Punycode uses the Bootstring algorithm with parameters (base = 36, tmin = 1, tmax = 26, skew = 38, damp = 700, initial_bias = 72, initial_n = 128).
It's a variable‑length, lossless encoding that inserts code points as digits and uses a bias‑adjusted adaptive system.
Before Punycode, domain names were limited to A‑Z, 0‑9, and hyphen. The Internet Engineering Task Force (IETF) recognized the need for multilingual domains and adopted Punycode in 2003 as part of IDNA (Internationalizing Domain Names in Applications). The algorithm was designed by Adam M. Costello and is now implemented in every modern browser, email client, and DNS resolver. Understanding Punycode helps developers debug IDN issues, test email validation, and handle user input with international characters.

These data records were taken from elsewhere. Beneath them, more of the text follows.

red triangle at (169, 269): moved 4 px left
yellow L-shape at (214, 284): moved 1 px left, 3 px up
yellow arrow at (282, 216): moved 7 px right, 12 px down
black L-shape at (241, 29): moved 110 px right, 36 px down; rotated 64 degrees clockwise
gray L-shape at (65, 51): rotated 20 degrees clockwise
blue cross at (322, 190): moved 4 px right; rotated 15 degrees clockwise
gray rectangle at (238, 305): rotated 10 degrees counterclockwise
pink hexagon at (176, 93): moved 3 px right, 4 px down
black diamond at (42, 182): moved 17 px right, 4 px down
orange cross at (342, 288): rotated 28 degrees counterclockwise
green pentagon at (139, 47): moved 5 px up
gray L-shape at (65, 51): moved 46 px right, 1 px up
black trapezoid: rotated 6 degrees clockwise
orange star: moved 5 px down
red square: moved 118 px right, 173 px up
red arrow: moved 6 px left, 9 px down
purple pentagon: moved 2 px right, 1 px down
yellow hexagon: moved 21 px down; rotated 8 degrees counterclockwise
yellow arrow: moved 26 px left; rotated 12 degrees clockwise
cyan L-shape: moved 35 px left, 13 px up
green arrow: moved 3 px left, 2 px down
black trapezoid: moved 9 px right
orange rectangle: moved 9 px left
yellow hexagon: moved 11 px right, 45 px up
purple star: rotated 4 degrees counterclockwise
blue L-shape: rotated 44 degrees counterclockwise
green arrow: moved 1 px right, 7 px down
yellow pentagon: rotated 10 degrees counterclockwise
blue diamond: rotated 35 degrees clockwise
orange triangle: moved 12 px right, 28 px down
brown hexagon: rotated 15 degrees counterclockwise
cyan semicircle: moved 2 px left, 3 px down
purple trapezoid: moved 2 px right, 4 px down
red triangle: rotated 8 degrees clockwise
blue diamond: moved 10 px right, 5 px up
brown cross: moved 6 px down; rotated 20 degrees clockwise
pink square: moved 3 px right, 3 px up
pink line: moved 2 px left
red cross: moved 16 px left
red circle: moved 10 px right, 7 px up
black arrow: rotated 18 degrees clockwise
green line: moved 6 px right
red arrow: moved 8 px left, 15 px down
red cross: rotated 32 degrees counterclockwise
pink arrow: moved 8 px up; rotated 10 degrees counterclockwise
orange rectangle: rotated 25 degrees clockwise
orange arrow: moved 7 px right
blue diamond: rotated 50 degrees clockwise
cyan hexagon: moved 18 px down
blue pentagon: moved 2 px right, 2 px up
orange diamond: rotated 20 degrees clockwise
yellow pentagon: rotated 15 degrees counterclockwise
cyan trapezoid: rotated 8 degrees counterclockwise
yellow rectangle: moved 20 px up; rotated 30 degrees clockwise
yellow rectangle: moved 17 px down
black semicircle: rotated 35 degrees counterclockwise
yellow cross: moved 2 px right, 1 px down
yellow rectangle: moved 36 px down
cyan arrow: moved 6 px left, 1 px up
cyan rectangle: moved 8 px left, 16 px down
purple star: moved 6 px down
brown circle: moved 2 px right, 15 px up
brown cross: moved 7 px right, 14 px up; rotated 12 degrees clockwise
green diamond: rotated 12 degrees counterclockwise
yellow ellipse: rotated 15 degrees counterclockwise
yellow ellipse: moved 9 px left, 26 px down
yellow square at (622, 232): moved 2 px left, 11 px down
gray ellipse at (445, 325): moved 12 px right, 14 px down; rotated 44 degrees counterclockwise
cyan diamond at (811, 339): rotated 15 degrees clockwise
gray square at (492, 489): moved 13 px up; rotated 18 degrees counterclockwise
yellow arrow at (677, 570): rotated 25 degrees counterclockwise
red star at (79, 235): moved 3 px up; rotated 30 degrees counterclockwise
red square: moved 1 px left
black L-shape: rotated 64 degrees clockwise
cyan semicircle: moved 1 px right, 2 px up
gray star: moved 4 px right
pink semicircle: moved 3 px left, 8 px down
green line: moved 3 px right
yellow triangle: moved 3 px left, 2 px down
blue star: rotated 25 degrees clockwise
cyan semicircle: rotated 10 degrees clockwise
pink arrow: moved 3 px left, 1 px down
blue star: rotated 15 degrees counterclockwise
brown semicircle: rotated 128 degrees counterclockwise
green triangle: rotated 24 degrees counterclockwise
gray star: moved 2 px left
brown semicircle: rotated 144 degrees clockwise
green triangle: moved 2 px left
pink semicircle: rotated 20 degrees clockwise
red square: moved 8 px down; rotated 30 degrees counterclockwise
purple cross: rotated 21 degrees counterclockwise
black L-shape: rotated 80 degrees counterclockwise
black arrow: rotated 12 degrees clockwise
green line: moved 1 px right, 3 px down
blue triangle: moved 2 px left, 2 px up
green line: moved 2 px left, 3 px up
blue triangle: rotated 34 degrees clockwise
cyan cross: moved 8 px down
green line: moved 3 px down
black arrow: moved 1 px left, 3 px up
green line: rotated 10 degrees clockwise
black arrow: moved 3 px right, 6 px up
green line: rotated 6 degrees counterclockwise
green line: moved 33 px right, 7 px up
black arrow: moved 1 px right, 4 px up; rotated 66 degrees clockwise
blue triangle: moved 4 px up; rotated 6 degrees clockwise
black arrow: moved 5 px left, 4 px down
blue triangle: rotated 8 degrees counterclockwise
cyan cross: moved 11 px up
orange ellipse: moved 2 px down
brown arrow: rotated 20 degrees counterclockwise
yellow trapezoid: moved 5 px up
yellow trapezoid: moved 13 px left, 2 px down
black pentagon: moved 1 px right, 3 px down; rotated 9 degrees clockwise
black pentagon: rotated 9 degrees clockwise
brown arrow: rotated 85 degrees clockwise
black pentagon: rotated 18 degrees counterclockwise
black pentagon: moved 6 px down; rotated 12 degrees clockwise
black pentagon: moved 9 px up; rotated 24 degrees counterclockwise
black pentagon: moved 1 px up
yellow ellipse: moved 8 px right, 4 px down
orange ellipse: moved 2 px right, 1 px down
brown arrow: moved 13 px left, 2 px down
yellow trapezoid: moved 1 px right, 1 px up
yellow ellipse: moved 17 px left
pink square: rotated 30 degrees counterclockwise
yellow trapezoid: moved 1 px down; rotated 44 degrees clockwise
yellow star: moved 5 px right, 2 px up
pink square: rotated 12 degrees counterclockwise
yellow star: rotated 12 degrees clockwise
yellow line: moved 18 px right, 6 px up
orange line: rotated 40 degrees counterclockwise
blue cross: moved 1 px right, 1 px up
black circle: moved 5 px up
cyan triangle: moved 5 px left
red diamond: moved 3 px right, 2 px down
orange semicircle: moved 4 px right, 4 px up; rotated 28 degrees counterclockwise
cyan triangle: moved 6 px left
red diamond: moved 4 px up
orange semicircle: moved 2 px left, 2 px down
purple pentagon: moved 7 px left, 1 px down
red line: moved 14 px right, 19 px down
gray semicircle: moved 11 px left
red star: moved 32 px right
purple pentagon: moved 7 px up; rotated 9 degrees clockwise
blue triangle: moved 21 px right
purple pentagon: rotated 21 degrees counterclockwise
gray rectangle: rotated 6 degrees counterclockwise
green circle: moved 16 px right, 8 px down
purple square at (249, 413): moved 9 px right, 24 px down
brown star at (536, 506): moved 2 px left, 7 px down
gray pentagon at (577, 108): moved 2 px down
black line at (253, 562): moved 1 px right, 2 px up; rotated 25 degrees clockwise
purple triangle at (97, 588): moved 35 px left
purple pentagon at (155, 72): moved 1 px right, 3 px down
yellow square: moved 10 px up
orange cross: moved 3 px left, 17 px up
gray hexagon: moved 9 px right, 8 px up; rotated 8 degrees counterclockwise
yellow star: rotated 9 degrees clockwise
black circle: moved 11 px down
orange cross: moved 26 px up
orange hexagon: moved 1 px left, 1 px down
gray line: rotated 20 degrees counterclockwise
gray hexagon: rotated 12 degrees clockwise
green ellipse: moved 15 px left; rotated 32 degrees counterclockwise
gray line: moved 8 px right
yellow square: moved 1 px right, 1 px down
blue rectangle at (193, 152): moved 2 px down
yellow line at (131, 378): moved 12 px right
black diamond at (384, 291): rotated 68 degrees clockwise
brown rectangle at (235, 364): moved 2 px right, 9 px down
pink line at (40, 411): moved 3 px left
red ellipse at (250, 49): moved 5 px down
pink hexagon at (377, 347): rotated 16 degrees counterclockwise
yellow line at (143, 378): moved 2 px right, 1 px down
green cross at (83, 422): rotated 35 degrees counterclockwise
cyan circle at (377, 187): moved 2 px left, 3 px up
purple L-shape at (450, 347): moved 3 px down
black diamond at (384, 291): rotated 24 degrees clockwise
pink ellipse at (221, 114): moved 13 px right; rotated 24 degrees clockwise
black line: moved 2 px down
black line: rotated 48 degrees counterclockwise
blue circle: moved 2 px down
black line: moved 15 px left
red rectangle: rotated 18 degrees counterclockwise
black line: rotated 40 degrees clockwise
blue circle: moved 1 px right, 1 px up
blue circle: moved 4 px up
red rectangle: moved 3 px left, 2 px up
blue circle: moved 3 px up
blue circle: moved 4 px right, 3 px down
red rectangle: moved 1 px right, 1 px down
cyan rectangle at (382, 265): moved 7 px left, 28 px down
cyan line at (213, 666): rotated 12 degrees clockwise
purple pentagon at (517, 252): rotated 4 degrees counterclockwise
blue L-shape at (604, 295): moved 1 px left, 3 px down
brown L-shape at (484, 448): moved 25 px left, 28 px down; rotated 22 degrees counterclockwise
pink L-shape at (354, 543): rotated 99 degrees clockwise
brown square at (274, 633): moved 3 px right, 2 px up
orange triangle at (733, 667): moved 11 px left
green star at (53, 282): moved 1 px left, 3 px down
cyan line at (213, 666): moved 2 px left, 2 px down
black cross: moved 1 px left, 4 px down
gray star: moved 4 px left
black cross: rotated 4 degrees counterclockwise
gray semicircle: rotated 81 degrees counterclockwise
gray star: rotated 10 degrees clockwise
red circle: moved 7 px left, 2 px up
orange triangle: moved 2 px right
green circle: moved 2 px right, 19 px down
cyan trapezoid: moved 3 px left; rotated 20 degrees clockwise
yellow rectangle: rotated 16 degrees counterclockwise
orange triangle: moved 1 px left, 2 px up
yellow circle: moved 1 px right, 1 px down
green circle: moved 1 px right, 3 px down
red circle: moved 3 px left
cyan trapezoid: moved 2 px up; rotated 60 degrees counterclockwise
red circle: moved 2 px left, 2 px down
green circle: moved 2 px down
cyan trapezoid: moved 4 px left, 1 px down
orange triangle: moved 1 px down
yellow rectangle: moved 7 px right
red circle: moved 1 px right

The Bootstring algorithm used by Punycode can be summarized in these steps (simplified):
The core idea: represent the difference between successive code points, and adapt the base according to the frequency of lower values — making the encoding compact for small scripts.
| Step | Description | Result |
|---|---|---|
| 1. | Basic characters (ASCII) : m, n, c, h, e, n → kept | m+nchen |
| 2. | Non‑basic: ü (U+00FC) at position 1 (0‑based) | ü = code point 252 |
| 3. | Encode delta: 252 - 128 = 124, adapt bias → digits "3ya" | inserted after delimiter |
| 4. | Final: "mnchen" + "-" + "3ya" = "mnchen-3ya", plus prefix "xn--" | xn--mnchen-3ya |
All examples are verified using the punycode.js library.
The city of Munich's official website uses "muenchen.de" (ASCII) for broader compatibility. But many locals prefer "münchen.de". When you type "münchen.de" in a browser, it is converted to "xn--mnchen-3ya.de" behind the scenes. The DNS sees only the Punycode version, while users see the readable Unicode in the address bar (thanks to IDNA2008). This tool allows you to preview exactly what string is sent to the DNS.
| Encoding | Character set | Use case |
|---|---|---|
| Punycode | ASCII (a‑z, 0‑9, -) | Domain labels (IDN) |
| UTF‑8 | Any Unicode, multi‑byte | General text, web pages |
| Percent‑encoding | ASCII + %xx | URL components (RFC 3986) |
Punycode's Bootstring uses a set of carefully chosen parameters to make the encoding compact for small scripts (like Latin with diacritics) while still handling large CJK ideographs. The damp parameter slows down bias adjustment at the beginning, and skew controls how quickly the bias adapts to higher code points. The full specification in RFC 3492 provides a complete C implementation, and our JavaScript library follows it exactly.